▶ INPUT

======

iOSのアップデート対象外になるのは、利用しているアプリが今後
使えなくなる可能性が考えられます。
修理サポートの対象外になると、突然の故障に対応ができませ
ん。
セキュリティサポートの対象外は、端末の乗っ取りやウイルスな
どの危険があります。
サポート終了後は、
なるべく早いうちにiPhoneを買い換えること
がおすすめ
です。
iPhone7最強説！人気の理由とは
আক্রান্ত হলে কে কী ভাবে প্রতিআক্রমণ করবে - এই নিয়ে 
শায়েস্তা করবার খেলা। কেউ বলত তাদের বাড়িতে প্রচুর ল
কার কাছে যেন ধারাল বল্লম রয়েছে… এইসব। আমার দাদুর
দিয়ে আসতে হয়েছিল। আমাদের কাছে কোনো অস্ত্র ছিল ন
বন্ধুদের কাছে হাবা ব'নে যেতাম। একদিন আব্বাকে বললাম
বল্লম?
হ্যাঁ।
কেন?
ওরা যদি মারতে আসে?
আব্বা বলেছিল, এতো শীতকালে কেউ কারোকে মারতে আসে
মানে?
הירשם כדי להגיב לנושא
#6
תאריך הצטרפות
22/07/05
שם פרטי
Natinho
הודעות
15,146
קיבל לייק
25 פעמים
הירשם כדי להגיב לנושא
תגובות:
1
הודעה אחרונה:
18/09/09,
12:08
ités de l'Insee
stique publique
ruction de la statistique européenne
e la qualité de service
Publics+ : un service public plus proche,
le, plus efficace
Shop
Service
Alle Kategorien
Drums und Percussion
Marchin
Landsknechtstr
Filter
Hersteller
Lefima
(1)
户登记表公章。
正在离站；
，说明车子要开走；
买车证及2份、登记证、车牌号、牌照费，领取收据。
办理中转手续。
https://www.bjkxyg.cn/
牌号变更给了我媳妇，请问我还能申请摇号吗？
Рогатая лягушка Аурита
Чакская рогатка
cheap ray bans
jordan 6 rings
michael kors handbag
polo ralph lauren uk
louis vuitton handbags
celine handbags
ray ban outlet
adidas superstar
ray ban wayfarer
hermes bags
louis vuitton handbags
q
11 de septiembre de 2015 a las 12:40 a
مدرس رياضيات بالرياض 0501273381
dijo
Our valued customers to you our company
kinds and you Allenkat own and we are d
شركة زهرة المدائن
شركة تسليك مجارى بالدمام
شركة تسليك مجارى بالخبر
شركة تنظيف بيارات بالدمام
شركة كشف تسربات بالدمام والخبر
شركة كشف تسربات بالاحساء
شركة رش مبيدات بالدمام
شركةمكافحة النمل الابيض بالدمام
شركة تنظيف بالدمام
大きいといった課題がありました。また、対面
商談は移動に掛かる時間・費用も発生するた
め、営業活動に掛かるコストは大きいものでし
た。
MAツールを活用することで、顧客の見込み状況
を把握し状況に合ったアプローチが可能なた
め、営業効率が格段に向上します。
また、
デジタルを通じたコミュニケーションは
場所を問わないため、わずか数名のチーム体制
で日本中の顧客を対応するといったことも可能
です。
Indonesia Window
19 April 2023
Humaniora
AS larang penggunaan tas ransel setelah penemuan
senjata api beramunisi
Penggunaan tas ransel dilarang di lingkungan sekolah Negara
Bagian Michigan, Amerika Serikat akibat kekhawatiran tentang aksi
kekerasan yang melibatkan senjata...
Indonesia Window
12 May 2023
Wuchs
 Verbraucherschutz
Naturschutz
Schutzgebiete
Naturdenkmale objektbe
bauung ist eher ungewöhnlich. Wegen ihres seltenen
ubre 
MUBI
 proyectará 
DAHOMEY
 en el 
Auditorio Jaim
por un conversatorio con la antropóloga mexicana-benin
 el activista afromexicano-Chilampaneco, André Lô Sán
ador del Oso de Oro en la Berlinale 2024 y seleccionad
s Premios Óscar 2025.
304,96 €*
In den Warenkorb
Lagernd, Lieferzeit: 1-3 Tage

======

▶ WHAT TO PRODUCE
Could you output every entry from the listing above without altering a word?

▶ WRITTEN RESPONSE
iOSのアップデート対象外になるのは、利用しているアプリが今後
使えなくなる可能性が考えられます。
修理サポートの対象外になると、突然の故障に対応ができませ
ん。
セキュリティサポートの対象外は、端末の乗っ取りやウイルスな
どの危険があります。
サポート終了後は、
なるべく早いうちにiPhoneを買い換えること
がおすすめ
です。
iPhone7最強説！人気の理由とは
আক্রান্ত হলে কে কী ভাবে প্রতিআক্রমণ করবে - এই নিয়ে 
শায়েস্তা করবার খেলা। কেউ বলত তাদের বাড়িতে প্রচুর ল
কার কাছে যেন ধারাল বল্লম রয়েছে… এইসব। আমার দাদুর
দিয়ে আসতে হয়েছিল। আমাদের কাছে কোনো অস্ত্র ছিল ন
বন্ধুদের কাছে হাবা ব'নে যেতাম। একদিন আব্বাকে বললাম
বল্লম?
হ্যাঁ।
কেন?
ওরা যদি মারতে আসে?
আব্বা বলেছিল, এতো শীতকালে কেউ কারোকে মারতে আসে
মানে?
הירשם כדי להגיב לנושא
#6
תאריך הצטרפות
22/07/05
שם פרטי
Natinho
הודעות
15,146
קיבל לייק
25 פעמים
הירשם כדי להגיב לנושא
תגובות:
1
הודעה אחרונה:
18/09/09,
12:08
ités de l'Insee
stique publique
ruction de la statistique européenne
e la qualité de service
Publics+ : un service public plus proche,
le, plus efficace
Shop
Service
Alle Kategorien
Drums und Percussion
Marchin
Landsknechtstr
Filter
Hersteller
Lefima
(1)
户登记表公章。
正在离站；
，说明车子要开走；
买车证及2份、登记证、车牌号、牌照费，领取收据。
办理中转手续。
https://www.bjkxyg.cn/
牌号变更给了我媳妇，请问我还能申请摇号吗？
Рогатая лягушка Аурита
Чакская рогатка
cheap ray bans
jordan 6 rings
michael kors handbag
polo ralph lauren uk
louis vuitton handbags
celine handbags
ray ban outlet
adidas superstar
ray ban wayfarer
hermes bags
louis vuitton handbags
q
11 de septiembre de 2015 a las 12:40 a
مدرس رياضيات بالرياض 0501273381
dijo
Our valued customers to you our company
kinds and you Allenkat own and we are d
شركة زهرة المدائن
شركة تسليك مجارى بالدمام
شركة تسليك مجارى بالخبر
شركة تنظيف بيارات بالدمام
شركة كشف تسربات بالدمام والخبر
شركة كشف تسربات بالاحساء
شركة رش مبيدات بالدمام
شركةمكافحة النمل الابيض بالدمام
شركة تنظيف بالدمام
大きいといった課題がありました。また、対面
商談は移動に掛かる時間・費用も発生するた
め、営業活動に掛かるコストは大きいものでし
た。
MAツールを活用することで、顧客の見込み状況
を把握し状況に合ったアプローチが可能なた
め、営業効率が格段に向上します。
また、
デジタルを通じたコミュニケーションは
場所を問わないため、わずか数名のチーム体制
で日本中の顧客を対応するといったことも可能
です。
Indonesia Window
19 April 2023
Humaniora
AS larang penggunaan tas ransel setelah penemuan
senjata api beramunisi
Penggunaan tas ransel dilarang di lingkungan sekolah Negara
Bagian Michigan, Amerika Serikat akibat kekhawatiran tentang aksi
kekerasan yang melibatkan senjata...
Indonesia Window
12 May 2023
Wuchs
 Verbraucherschutz
Naturschutz
Schutzgebiete
Naturdenkmale objektbe
bauung ist eher ungewöhnlich. Wegen ihres seltenen
ubre 
MUBI
 proyectará 
DAHOMEY
 en el 
Auditorio Jaim
por un conversatorio con la antropóloga mexicana-benin
 el activista afromexicano-Chilampaneco, André Lô Sán
ador del Oso de Oro en la Berlinale 2024 y seleccionad
s Premios Óscar 2025.
304,96 €*
In den Warenkorb
Lagernd, Lieferzeit: 1-3 Tage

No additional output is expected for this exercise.